A recent article on the ever-popular (since 1897) Grape-Nuts started me down this path of goodwill and nostalgia. Ever since I’ve known her, which is a good long while now, my mom has been a rabid fan of that Post Company product. She, however, rarely indulged her passion for her favorite treat at breakfast time. No, Mom usually enjoyed her bowl of goodness in the evening. While Dad and my siblings and I craved the usual ice cream or cookie or anything chocolate at night, Mom was always quite content to pour herself a bowl of Grape Nuts.
One of her favorite TV shows was Dean Martin’s weekly variety hour. It came on at 10:00 on Thursday nights. Mom was often putting someone to bed around that time or mending something in her sewing enclave upstairs.

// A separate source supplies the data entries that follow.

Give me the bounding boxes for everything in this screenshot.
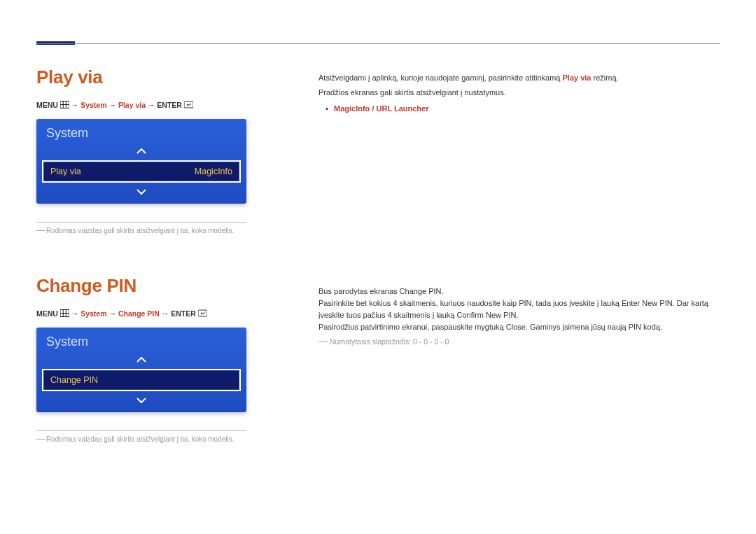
section-title: Change PIN	[36, 275, 274, 297]
footnote-separator	[36, 430, 246, 431]
default-password-note: Numatytasis slaptažodis: 0 - 0 - 0 - 0	[318, 336, 718, 347]
enter-icon	[184, 101, 193, 108]
osd-up-arrow-icon[interactable]	[36, 145, 246, 157]
footnote-separator	[36, 222, 246, 223]
osd-row-label: Change PIN	[50, 375, 98, 385]
body-play-via: Atsižvelgdami į aplinką, kurioje naudoja…	[318, 72, 718, 115]
menu-grid-icon	[60, 101, 69, 108]
text: Pasirodžius patvirtinimo ekranui, paspau…	[318, 323, 506, 331]
osd-row-label: Play via	[50, 167, 81, 176]
enter-icon	[198, 309, 207, 317]
text: Pasirinkite bet kokius 4 skaitmenis, kur…	[318, 299, 622, 307]
path-item: Play via	[118, 101, 146, 109]
model-footnote: Rodomas vaizdas gali skirtis atsižvelgia…	[36, 435, 274, 443]
osd-selected-row[interactable]: Change PIN	[42, 369, 241, 391]
enter-label: ENTER	[171, 309, 196, 318]
section-change-pin: Change PIN MENU → System → Change PIN → …	[36, 275, 274, 443]
osd-up-arrow-icon[interactable]	[36, 353, 246, 366]
section-title: Play via	[36, 66, 274, 88]
arrow: →	[71, 101, 80, 109]
osd-title: System	[36, 119, 246, 145]
osd-panel: System Play via MagicInfo	[36, 119, 246, 204]
bullet-item: MagicInfo / URL Launcher	[318, 103, 718, 115]
arrow: →	[71, 309, 80, 318]
text: .	[516, 311, 518, 319]
menu-label: MENU	[36, 309, 58, 318]
paragraph: Atsižvelgdami į aplinką, kurioje naudoja…	[318, 72, 718, 84]
highlight: Confirm New PIN	[456, 311, 516, 319]
menu-path: MENU → System → Play via → ENTER	[36, 101, 274, 109]
menu-label: MENU	[36, 101, 58, 109]
highlight: Close	[506, 323, 526, 331]
paragraph: Pradžios ekranas gali skirtis atsižvelgi…	[318, 87, 718, 99]
path-item: Change PIN	[118, 309, 160, 318]
header-rule	[36, 43, 720, 44]
osd-selected-row[interactable]: Play via MagicInfo	[42, 160, 241, 183]
enter-label: ENTER	[157, 101, 182, 109]
arrow: →	[160, 309, 171, 318]
section-play-via: Play via MENU → System → Play via → ENTE…	[36, 66, 274, 234]
text: . Gaminys įsimena jūsų naują PIN kodą.	[526, 323, 662, 331]
path-system: System	[80, 101, 106, 109]
paragraph: Bus parodytas ekranas Change PIN.	[318, 286, 718, 297]
osd-down-arrow-icon[interactable]	[36, 185, 246, 204]
osd-down-arrow-icon[interactable]	[36, 394, 246, 412]
text: Atsižvelgdami į aplinką, kurioje naudoja…	[318, 73, 563, 82]
osd-title: System	[36, 328, 246, 353]
highlight: Enter New PIN	[622, 299, 673, 307]
arrow: →	[107, 309, 118, 318]
arrow: →	[146, 101, 157, 109]
path-system: System	[80, 309, 106, 318]
option-list: MagicInfo / URL Launcher	[334, 104, 428, 113]
model-footnote: Rodomas vaizdas gali skirtis atsižvelgia…	[36, 227, 274, 234]
paragraph: Pasirodžius patvirtinimo ekranui, paspau…	[318, 321, 718, 333]
highlight: Change PIN	[400, 287, 442, 295]
osd-row-value: MagicInfo	[195, 167, 232, 176]
menu-path: MENU → System → Change PIN → ENTER	[36, 309, 274, 318]
menu-grid-icon	[60, 309, 69, 317]
highlight: Play via	[563, 73, 592, 82]
text: .	[442, 287, 444, 295]
paragraph: Pasirinkite bet kokius 4 skaitmenis, kur…	[318, 297, 718, 321]
text: režimą.	[592, 73, 619, 82]
osd-panel: System Change PIN	[36, 328, 246, 412]
arrow: →	[107, 101, 118, 109]
body-change-pin: Bus parodytas ekranas Change PIN. Pasiri…	[318, 286, 718, 347]
text: Bus parodytas ekranas	[318, 287, 400, 295]
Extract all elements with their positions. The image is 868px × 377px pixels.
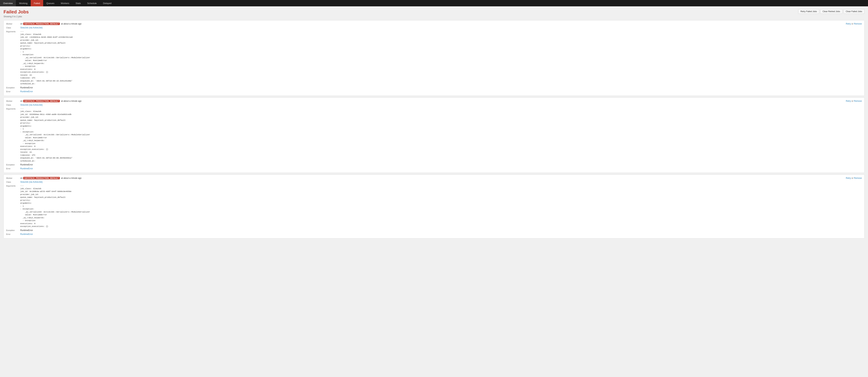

So, it was my duty to call out from below around 9:55, “Mom, Dean’s about on.” She’d always make it down the steps with sufficient time to grab the box of Grape Nuts, a bowl, a spoon, and the carton of milk before settling in to enjoy Dean and his guests while crunching on her favorite treat.
For breakfast, I’m pretty sure she had Shredded Wheat, but I was way too busy enjoying my Sugar Pops to be certain. In those days, Kellogg’s and other manufacturers made no attempt to hide the fact that they were hyping kids up on refined sugar. I always thought the best part of the cereal experience was slurping down the milk after all the product was gone. Little did I know that I was basically ingesting straight sugar. (In my case, 15 grams. Two bowls of Sugar Pops, eaten out of my official yellow Sugar Pops Pete plastic cowboy hat, put me over the daily recommended amount by 8:00 AM.)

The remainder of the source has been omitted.